In twee van de drie kerken waar we even binnenlopen, zijn misvierigen aan de gang. We blijven kort even meebidden - in het Spaans is het wat moeilijker om volgen - en in de kerk van San Nicolas gaan we naar de communie. In de kerk van San Fermin kunnen we niet eens binnen, maar we horen dat ook daar een misviering bezig is. Nogal intensief, voor een doordeweekse woensdagvoormiddag, vinden we. De kerk van San Lorenzo en ook deze van San Saturnino, die we gisteren al bezochten, hebben een allervreemdst grondplan: er zijn twee gelijkwaardige vleugels in L-vorm met elk vooraan een altaar. Het is alsof er twee missen tegelijk kunnen doorgaan...

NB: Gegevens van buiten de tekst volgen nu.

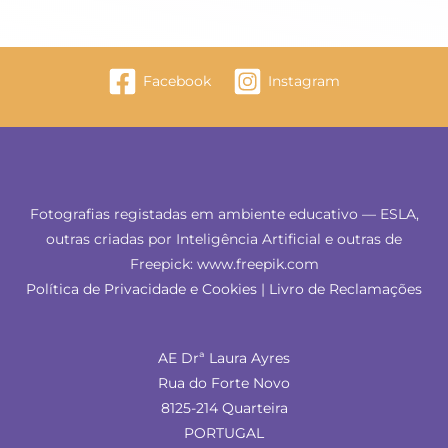
Facebook
Instagram
Fotografias registadas em ambiente educativo — ESLA,
outras criadas por Inteligência Artificial e outras de
Freepick: www.freepik.com
Política de Privacidade e Cookies
|
Livro de Reclamações
AE Drª Laura Ayres
Rua do Forte Novo
8125-214 Quarteira
PORTUGAL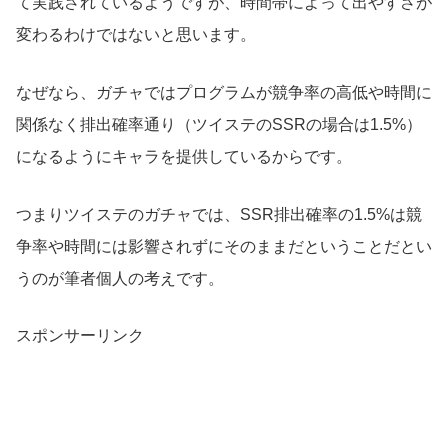
て実践されているようですが、時間帯によって出やすさが
変わるわけではないと思います。
なぜなら、ガチャではプログラムが競争率の高低や時間に
関係なく排出確率通り（ツイステのSSRの場合は1.5%）
になるようにキャラを提供しているからです。
つまりツイステのガチャでは、SSR排出確率の1.5%は競
争率や時間には影響されずにそのままだということだとい
うのが筆者個人の考えです。
スポンサーリンク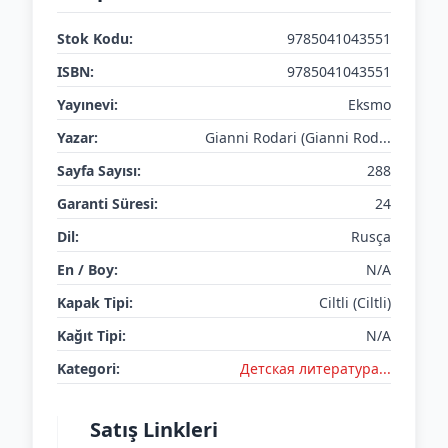
Stok Kodu:
9785041043551
ISBN:
9785041043551
Yayınevi:
Eksmo
Yazar:
Gianni Rodari (Gianni Rod...
Sayfa Sayısı:
288
Garanti Süresi:
24
Dil:
Rusça
En / Boy:
N/A
Kapak Tipi:
Ciltli (Ciltli)
Kağıt Tipi:
N/A
Kategori:
Детская литератураㅤㅤㅤ...
Satış Linkleri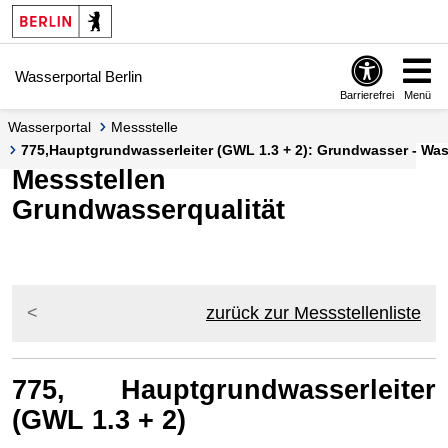
Springe zur Navigation
Springe zum Inhalt
Wasserportal Berlin
Barrierefrei
Menü
Wasserportal
Messstelle
775,Hauptgrundwasserleiter (GWL 1.3 + 2): Grundwasser - Wass
Messstellen
Grundwasserqualität
zurück zur Messstellenliste
775, Hauptgrundwasserleiter
(GWL 1.3 + 2)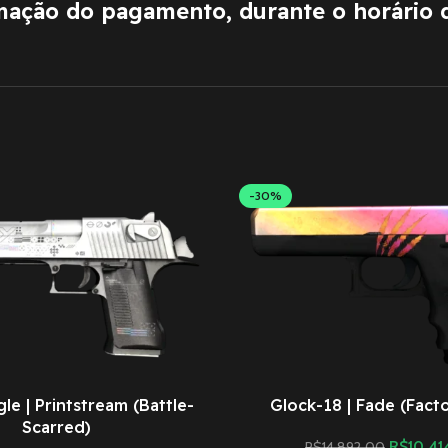
rmação do pagamento, durante o horário 
-30%
le | Printstream (Battle-
Glock-18 | Fade (Fact
Scarred)
R$
10.41
R$
14.892,00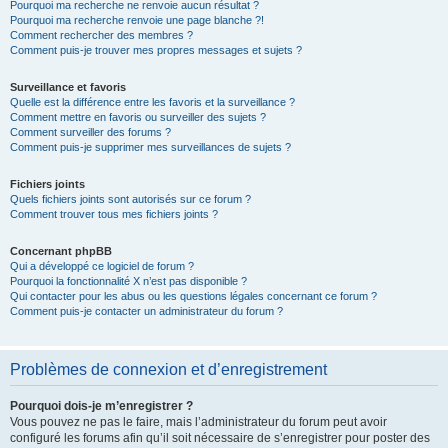
Pourquoi ma recherche ne renvoie aucun résultat ?
Pourquoi ma recherche renvoie une page blanche ?!
Comment rechercher des membres ?
Comment puis-je trouver mes propres messages et sujets ?
Surveillance et favoris
Quelle est la différence entre les favoris et la surveillance ?
Comment mettre en favoris ou surveiller des sujets ?
Comment surveiller des forums ?
Comment puis-je supprimer mes surveillances de sujets ?
Fichiers joints
Quels fichiers joints sont autorisés sur ce forum ?
Comment trouver tous mes fichiers joints ?
Concernant phpBB
Qui a développé ce logiciel de forum ?
Pourquoi la fonctionnalité X n’est pas disponible ?
Qui contacter pour les abus ou les questions légales concernant ce forum ?
Comment puis-je contacter un administrateur du forum ?
Problèmes de connexion et d’enregistrement
Pourquoi dois-je m’enregistrer ?
Vous pouvez ne pas le faire, mais l’administrateur du forum peut avoir
configuré les forums afin qu’il soit nécessaire de s’enregistrer pour poster des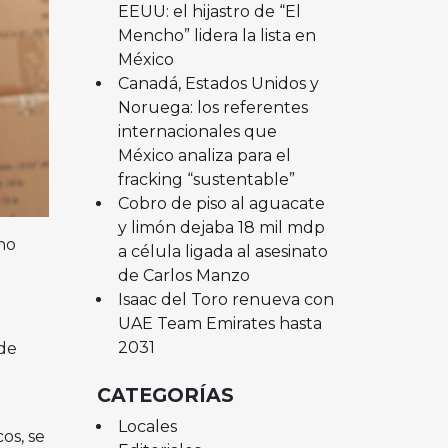
EEUU: el hijastro de “El
Mencho” lidera la lista en
México
Canadá, Estados Unidos y
Noruega: los referentes
internacionales que
México analiza para el
fracking “sustentable”
Cobro de piso al aguacate
y limón dejaba 18 mil mdp
no
a célula ligada al asesinato
de Carlos Manzo
Isaac del Toro renueva con
)
UAE Team Emirates hasta
2031
 de
CATEGORÍAS
Locales
os, se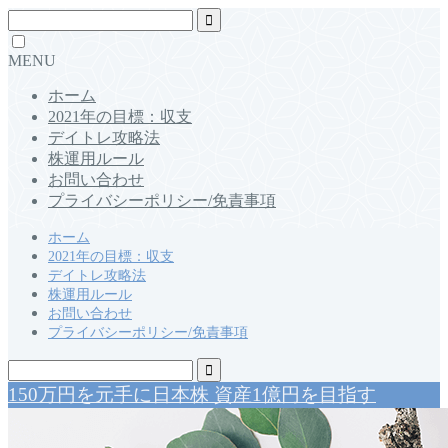
MENU
ホーム
2021年の目標：収支
デイトレ攻略法
株運用ルール
お問い合わせ
プライバシーポリシー/免責事項
ホーム
2021年の目標：収支
デイトレ攻略法
株運用ルール
お問い合わせ
プライバシーポリシー/免責事項
150万円を元手に日本株 資産1億円を目指す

Verder ontmoeten we een pak pelgrims, die we allemaal een 'Buen Camino' wensen en van wie we morgen misschien het pad zullen kruisen.We voelen ons een beetje naakt zonder rugzak en vooral zonder onze schelp, die onze ware identiteit, de reden van onze aanwezigheid, alsook ons eerder haveloos voorkomen verduidelijkt. De toeristische rondgang, de zoektocht naar een adequaat middagmaal en naar wat ravitaillement zorgen er uiteindelijk voor dat we toch meer kilometers in de benen hebben dan we onszelf hadden voorgenomen. Een stop in het Officio del Turismo met een Skype-sessie met Jolien en Miekes ouders maken de dag helemaal goed. Straks nog even naar de wasserij om de hoek, waar we alle spullen die we vandaag niet aan het lijf hebben, gisteren binnenbrachten, met nog een ommetje langs het Yamaguchi-park hier vlakbij. De wandeling naar het hospitaal zal niet meer nodig zijn, want de port-a-cath is gisteren direct en met succes gespoeld. We zijn weer helemaal klaar voor een dag of tien stappen door Spanje. Tot in Burgos dit keer, waar we Toon, Katrien en hun kids hopen te ontmoeten. We kijken ernaar uit!
Het opschrift 'Euskal herria' is overal te zien. Herria betekent 'vrij'; Euskal is 'Baskenland'
Een nieuwe ontmoeting ... Pintje drinken met Ernest Hemingway?
Overal langs de Estafeta vind je deze haast belachelijke souvenirswinkeltjes, we laten ze links liggen.